Inspiration is a good word. The stalled-ness is part of the work. I turn toward the stalled-ness. And poetry with a lot of white space. Listen to Kendrick or Conor.

12 - What fragrance reminds you of home?

The detergent aisle in a red state supermarket.

13 - David W. McFadden once said that books come from books, but are there any other forms that influence your work, whether nature, music, science or visual art?

I agree with Mr. McFadden. Books come from books. But copper comes from Arizona, peaches come from Georgia, and lobsters come from Maine.

14 - What other writers or writings are important for your work, or simply your life outside of your work?

All writing is important to me. I’m American, there is no life outside of work. Recent books include Adrian Nathan West’s The Aesthetics of Degradation, about rape culture het porn; Eugene Thacker’s Infinite Resignation, a nature writing barn burner disguised as a rousing history of philosophical pessimism; Chris Kraus’ After Kathy Acker, which made me look up ‘magisterial’ in the dictionary; and I feel the urgent need to re-read Don DeLillo’s Cosmopolis at least once a year. Recent novels I’ve loved include Laurie Weeks’ Zipper Mouth, Jenny Hval’s Paradise Rot and Gerard Reve’s The Evenings.

15 - What would you like to do that you haven't yet done?

Own a fall wardrobe.

16 - If you could pick any other occupation to attempt, what would it be? Or, alternately, what do you think you would have ended up doing had you not been a writer?


17 - What made you write, as opposed to doing something else?

I asked my friend Billy how the hell you answer this question, and he said people love it when you say, “I suck at everything else.” Imagine if you could test that. Like you found out Michael Chabon is not only a great writer but also invented the E-ZPass.
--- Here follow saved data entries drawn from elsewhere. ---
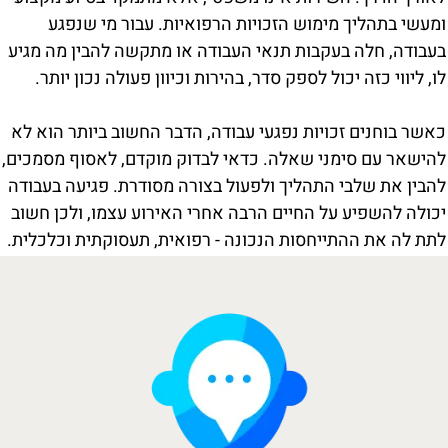
ומעשי בתהליך מימוש הזכויות הרפואיות. עבור מי שנפגע
בעבודה, חלה בעקבות תנאי העבודה או מתקשה להבין מה מגיע
לו, ליווי כזה יכול לספק סדר, בהירות וכיוון פעולה נכון יותר.
כאשר בוחנים זכויות נפגעי עבודה, הדבר החשוב ביותר הוא לא
להישאר עם סימני שאלה. כדאי לבדוק מוקדם, לאסוף מסמכים,
להבין את שלבי התהליך ולפעול בצורה מסודרת. פגיעה בעבודה
יכולה להשפיע על החיים הרבה אחרי האירוע עצמו, ולכן חשוב
לתת לה את ההתייחסות הנכונה - רפואית, תעסוקתית וכלכלית.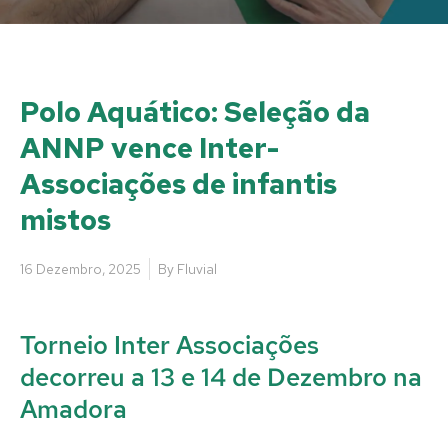
Polo Aquático: Seleção da
ANNP vence Inter-
Associações de infantis
mistos
16 Dezembro, 2025
By
Fluvial
Torneio Inter Associações
decorreu a 13 e 14 de Dezembro na
Amadora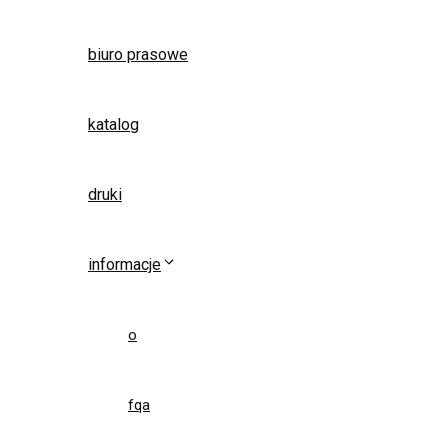
biuro prasowe
katalog
druki
informacje
o
fqa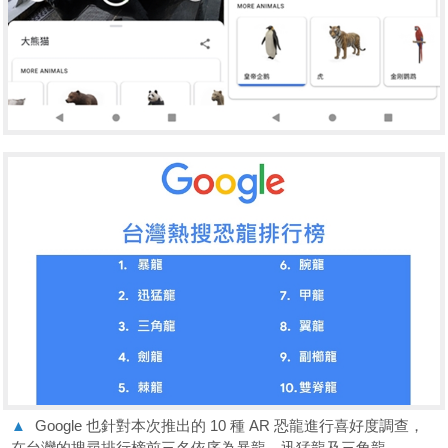
▲
Google 也針對本次推出的 10 種 AR 恐龍進行喜好度調查，
在台灣的搜尋排行榜前三名依序為暴龍、迅猛龍及三角龍。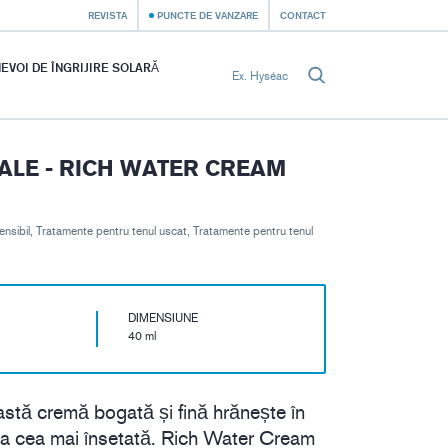
REVISTA
PUNCTE DE VANZARE
CONTACT
EVOI DE ÎNGRIJIRE SOLARĂ
ALE - RICH WATER CREAM
ensibil, Tratamente pentru tenul uscat, Tratamente pentru tenul
DIMENSIUNE
40 ml
astă cremă bogată și fină hrănește în
ea cea mai însetată. Rich Water Cream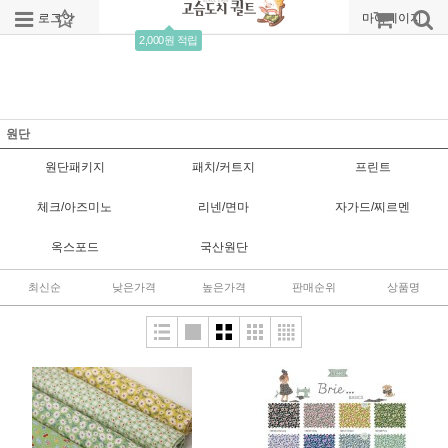
로그인
회원가입
주문조회
마이페이지
2,000원 적립
원단
원단패키지
패치/커트지
프린트
체크/아즈미노
리넨/면마
자가드/찌르멘
옥스포드
국산원단
최신순
낮은가격
높은가격
판매순위
상품명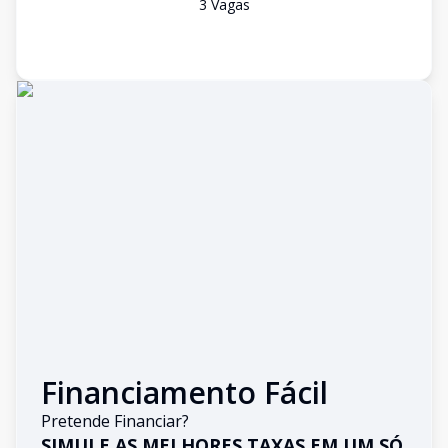
3
Vaga
s
Financiamento Fácil
Pretende Financiar?
SIMULE AS MELHORES TAXAS EM UM SÓ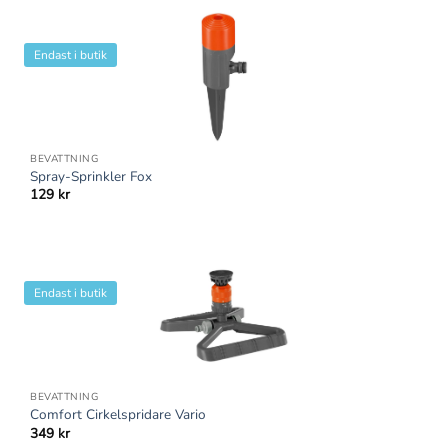
Endast i butik
BEVATTNING
Spray-Sprinkler Fox
129
kr
Endast i butik
BEVATTNING
Comfort Cirkelspridare Vario
349
kr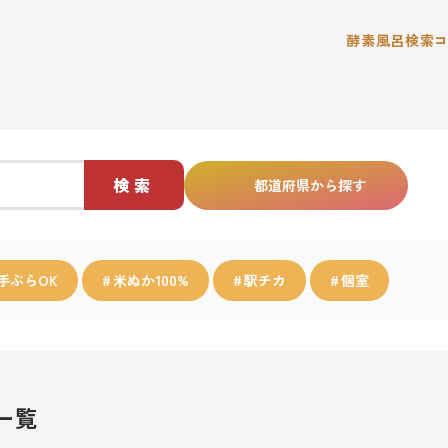
酵素風呂検索
検索
都道府県から探す
手ぶらOK
米ぬか100%
駅チカ
個室
一覧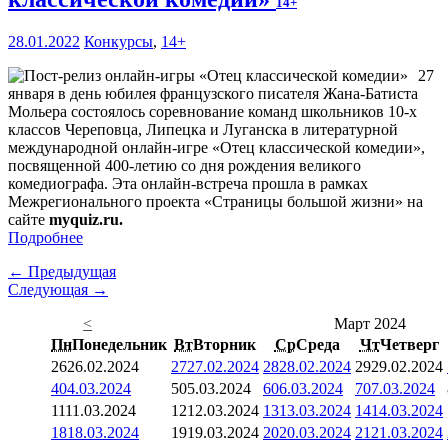
14+
28.01.2022
Конкурсы
,
14+
27
января в день юбилея французского писателя Жана-Батиста
Мольера состоялось соревнование команд школьников 10-х
классов Череповца, Липецка и Луганска в литературной
международной онлайн-игре «Отец классической комедии»,
посвященной 400-летию со дня рождения великого
комедиографа. Эта онлайн-встреча прошла в рамках
Межрегионального проекта «Страницы большой жизни» на
сайте
myquiz.ru.
Подробнее
← Предыдущая
Следующая →
<
Март 2024
Пн
Понедельник
Вт
Вторник
Ср
Среда
Чт
Четверг
26
26.02.2024
27
27.02.2024
28
28.02.2024
29
29.02.2024
4
04.03.2024
5
05.03.2024
6
06.03.2024
7
07.03.2024
11
11.03.2024
12
12.03.2024
13
13.03.2024
14
14.03.2024
18
18.03.2024
19
19.03.2024
20
20.03.2024
21
21.03.2024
18 - What was the last great book you read? What was the last great film?

John Michael Vlach’s Barns. Barns were the first highway billboards. The site of production and advertising. A combination of two Saxon words: bere (barley) and aern (place). Early on, the barn became a standard point of reference for measurement. Anything huge was said to be “as big as a barn”, anyone who made an errant throw was criticized as “not being able to hit a barn.” In 1848 a group of northern politicians earned the nickname of “barn burners” for their opposition to slavery expansion. It originated from a farmer who tried to solve his rat infestation by burning down his blameless barn. A cartoon of the day showed Martin Van Buren, who quit the Democratic party to run on his own ticket, putting a torch to his barn while the extant Democratic presidential candidate jumps off the roof along with the other party rats.

The Last Black Man in San Francisco was the last great film I saw. I go to film for slow drama, for representations of male friendship, for depictions of how men are betrayed by other men. For me, film is a spectrum of men keeping their cool.

19 - What are you currently working on?

I am in that fevered state between books. If roads permitted, I’d drive a Buick to Antarctica.